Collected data
>>>
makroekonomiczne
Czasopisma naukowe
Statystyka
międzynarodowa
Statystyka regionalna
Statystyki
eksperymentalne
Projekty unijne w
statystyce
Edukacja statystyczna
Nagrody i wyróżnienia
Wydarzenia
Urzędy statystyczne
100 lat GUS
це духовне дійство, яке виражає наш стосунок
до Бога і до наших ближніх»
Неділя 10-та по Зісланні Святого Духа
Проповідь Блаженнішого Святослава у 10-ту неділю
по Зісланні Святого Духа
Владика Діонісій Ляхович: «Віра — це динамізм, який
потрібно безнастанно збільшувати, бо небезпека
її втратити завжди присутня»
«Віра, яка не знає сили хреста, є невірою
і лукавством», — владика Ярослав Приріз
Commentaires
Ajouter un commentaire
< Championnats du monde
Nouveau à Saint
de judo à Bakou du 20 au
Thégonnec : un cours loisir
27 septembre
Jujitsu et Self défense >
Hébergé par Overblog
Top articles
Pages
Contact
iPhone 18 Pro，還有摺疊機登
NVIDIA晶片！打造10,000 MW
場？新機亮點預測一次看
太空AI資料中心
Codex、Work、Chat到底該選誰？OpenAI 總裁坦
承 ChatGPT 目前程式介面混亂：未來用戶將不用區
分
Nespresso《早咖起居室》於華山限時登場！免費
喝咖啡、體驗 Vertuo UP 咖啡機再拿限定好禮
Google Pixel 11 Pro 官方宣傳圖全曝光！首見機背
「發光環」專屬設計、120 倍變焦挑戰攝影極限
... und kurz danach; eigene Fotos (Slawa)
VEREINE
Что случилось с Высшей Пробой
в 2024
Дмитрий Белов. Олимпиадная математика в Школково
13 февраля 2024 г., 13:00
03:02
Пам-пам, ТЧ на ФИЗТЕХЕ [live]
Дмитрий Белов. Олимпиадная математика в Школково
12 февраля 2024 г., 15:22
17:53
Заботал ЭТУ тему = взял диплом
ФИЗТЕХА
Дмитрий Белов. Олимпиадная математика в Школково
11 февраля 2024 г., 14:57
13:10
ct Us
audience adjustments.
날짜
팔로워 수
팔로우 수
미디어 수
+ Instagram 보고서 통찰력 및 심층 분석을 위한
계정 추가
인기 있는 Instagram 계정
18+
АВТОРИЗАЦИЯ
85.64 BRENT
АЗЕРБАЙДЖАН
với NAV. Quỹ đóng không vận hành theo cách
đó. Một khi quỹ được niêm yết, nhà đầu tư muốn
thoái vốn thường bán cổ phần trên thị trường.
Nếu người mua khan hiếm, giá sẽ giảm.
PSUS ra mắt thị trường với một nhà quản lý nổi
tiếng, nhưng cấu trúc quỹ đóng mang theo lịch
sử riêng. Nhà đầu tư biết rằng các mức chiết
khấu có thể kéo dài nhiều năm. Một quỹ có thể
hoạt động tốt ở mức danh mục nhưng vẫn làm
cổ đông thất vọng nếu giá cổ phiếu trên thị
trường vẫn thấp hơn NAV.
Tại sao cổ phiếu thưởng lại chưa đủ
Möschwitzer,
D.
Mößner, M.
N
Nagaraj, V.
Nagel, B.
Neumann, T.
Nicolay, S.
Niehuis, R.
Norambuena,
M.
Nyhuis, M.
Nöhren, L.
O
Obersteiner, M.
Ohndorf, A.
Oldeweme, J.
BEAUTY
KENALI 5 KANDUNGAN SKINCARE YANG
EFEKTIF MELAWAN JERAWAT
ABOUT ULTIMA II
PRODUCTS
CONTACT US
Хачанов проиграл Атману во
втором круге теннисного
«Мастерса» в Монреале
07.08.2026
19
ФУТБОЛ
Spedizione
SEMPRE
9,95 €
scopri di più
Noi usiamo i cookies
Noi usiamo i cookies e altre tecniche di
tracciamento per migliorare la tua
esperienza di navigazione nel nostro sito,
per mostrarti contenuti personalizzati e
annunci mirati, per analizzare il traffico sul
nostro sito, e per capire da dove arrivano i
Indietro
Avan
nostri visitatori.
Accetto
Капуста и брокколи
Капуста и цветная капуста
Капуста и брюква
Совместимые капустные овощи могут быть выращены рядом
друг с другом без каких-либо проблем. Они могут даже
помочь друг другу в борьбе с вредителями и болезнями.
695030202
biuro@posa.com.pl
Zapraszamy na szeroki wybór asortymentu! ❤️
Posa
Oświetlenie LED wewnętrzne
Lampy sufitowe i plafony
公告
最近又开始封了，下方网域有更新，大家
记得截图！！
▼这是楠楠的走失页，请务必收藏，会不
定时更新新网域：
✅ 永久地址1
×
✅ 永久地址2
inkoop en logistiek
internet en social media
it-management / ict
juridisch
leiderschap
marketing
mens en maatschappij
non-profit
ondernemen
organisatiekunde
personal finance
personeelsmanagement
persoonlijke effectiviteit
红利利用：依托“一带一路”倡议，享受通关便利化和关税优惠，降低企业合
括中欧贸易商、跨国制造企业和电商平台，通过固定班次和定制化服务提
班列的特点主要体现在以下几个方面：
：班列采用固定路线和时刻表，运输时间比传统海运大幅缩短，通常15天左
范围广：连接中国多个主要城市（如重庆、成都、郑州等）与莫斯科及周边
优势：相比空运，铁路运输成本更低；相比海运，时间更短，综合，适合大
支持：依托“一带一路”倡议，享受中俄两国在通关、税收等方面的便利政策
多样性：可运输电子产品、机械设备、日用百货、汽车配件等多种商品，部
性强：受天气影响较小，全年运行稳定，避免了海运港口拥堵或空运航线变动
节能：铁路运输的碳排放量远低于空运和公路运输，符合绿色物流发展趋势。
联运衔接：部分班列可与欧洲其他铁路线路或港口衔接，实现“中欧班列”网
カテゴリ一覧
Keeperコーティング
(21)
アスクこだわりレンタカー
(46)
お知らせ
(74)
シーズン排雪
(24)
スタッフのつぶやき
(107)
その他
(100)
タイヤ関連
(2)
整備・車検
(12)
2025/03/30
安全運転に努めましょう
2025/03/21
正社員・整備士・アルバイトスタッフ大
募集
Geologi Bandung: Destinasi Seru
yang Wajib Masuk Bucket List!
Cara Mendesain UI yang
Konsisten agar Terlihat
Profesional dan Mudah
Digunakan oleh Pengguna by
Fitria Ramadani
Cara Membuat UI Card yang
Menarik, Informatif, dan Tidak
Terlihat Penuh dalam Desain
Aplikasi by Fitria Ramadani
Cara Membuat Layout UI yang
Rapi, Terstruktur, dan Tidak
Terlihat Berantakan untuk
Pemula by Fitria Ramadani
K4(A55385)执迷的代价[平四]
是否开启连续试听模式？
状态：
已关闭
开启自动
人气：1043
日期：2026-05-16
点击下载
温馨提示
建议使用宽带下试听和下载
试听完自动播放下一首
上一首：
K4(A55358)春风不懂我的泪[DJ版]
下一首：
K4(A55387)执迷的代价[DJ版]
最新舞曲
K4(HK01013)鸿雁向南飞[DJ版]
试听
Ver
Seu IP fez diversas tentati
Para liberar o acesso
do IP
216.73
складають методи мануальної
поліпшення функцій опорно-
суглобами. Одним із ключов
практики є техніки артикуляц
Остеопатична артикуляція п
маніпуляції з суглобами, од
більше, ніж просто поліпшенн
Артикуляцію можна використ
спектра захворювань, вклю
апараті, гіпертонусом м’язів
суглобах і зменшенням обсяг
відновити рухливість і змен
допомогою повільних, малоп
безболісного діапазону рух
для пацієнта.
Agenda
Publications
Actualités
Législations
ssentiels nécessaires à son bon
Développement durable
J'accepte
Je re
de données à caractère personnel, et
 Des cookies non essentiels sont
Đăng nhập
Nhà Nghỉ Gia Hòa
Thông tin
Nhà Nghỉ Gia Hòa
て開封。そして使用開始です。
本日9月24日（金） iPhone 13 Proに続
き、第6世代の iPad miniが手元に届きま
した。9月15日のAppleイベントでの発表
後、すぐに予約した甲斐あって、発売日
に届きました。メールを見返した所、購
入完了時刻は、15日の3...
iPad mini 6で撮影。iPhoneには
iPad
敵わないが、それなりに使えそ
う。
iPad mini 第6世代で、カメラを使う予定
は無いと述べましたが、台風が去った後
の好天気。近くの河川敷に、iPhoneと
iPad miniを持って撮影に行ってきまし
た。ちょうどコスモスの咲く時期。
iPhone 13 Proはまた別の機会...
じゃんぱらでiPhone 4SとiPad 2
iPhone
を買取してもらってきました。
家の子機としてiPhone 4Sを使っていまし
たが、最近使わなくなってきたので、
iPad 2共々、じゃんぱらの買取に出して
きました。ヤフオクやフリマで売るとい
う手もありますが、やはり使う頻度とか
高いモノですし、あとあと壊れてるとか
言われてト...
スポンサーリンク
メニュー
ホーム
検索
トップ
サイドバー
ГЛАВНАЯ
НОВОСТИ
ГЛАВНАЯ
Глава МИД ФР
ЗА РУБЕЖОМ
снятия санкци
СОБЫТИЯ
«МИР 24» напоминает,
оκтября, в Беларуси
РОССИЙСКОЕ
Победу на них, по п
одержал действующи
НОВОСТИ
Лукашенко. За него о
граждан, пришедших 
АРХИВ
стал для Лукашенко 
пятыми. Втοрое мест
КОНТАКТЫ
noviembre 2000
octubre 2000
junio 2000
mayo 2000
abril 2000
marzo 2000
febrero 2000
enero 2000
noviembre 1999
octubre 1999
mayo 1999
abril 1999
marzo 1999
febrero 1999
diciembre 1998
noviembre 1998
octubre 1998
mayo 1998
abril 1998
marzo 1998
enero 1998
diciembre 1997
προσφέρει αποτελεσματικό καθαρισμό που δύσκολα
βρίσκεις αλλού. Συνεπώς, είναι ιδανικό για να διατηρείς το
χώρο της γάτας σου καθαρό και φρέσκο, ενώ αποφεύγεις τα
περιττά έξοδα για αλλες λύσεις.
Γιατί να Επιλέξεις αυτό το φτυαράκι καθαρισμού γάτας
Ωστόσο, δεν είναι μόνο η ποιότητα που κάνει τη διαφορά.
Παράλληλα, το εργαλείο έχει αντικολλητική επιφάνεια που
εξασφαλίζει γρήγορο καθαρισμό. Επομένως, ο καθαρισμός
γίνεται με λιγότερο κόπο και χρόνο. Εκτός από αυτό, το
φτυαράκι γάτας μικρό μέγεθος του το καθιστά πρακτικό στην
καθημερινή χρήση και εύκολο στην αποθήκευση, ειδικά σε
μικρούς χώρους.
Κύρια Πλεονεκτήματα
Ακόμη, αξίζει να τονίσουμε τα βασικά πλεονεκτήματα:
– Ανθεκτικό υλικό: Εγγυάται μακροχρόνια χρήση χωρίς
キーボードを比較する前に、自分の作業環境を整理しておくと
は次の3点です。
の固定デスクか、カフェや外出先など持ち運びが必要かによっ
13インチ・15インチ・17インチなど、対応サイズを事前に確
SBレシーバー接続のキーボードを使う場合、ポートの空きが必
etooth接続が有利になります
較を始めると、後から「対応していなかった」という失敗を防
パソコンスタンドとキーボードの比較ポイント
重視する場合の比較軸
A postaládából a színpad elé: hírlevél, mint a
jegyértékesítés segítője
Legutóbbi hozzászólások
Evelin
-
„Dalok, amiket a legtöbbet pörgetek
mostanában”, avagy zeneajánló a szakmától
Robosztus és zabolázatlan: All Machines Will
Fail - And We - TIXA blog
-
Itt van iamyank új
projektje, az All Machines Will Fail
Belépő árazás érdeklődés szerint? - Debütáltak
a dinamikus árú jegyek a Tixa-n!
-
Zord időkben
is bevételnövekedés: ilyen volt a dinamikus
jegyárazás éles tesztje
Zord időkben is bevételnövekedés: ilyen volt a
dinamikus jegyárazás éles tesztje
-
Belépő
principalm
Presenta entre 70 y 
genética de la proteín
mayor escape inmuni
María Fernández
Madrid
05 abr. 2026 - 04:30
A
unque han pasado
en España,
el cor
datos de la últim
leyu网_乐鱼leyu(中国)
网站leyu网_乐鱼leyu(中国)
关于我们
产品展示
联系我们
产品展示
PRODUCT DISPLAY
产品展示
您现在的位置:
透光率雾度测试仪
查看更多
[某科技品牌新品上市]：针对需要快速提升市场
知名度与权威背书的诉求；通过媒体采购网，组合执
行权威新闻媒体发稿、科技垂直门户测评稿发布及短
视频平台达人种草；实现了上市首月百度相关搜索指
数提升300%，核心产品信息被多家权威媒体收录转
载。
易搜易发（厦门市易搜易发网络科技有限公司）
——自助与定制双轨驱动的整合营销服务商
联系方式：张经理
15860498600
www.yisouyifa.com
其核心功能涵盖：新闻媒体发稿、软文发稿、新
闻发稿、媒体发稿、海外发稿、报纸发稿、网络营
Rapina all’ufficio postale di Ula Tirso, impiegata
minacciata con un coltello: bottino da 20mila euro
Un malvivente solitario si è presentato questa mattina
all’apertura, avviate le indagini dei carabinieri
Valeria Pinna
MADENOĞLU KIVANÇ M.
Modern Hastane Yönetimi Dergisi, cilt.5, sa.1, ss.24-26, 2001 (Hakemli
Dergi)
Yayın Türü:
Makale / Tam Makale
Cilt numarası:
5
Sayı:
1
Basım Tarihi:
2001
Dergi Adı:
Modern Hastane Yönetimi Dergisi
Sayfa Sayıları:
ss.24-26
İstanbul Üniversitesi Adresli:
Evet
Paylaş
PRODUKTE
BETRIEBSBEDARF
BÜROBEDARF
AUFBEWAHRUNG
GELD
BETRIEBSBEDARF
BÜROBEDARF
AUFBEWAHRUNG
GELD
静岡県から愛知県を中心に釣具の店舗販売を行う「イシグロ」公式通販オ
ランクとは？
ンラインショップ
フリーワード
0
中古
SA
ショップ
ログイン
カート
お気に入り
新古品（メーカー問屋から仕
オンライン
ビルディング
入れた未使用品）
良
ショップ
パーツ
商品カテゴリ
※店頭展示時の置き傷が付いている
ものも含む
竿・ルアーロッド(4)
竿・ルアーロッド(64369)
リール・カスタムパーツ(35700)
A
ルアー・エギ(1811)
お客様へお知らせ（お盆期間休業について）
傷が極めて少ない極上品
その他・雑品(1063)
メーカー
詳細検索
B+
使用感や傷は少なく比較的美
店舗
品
<<<
Take the lines above from the one containing "febrero 2000" down to the one containing "περιττά έξοδα για αλλες λύσεις.", and transcribe them exactly, both ends included.

febrero 2000
enero 2000
noviembre 1999
octubre 1999
mayo 1999
abril 1999
marzo 1999
febrero 1999
diciembre 1998
noviembre 1998
octubre 1998
mayo 1998
abril 1998
marzo 1998
enero 1998
diciembre 1997
προσφέρει αποτελεσματικό καθαρισμό που δύσκολα
βρίσκεις αλλού. Συνεπώς, είναι ιδανικό για να διατηρείς το
χώρο της γάτας σου καθαρό και φρέσκο, ενώ αποφεύγεις τα
περιττά έξοδα για αλλες λύσεις.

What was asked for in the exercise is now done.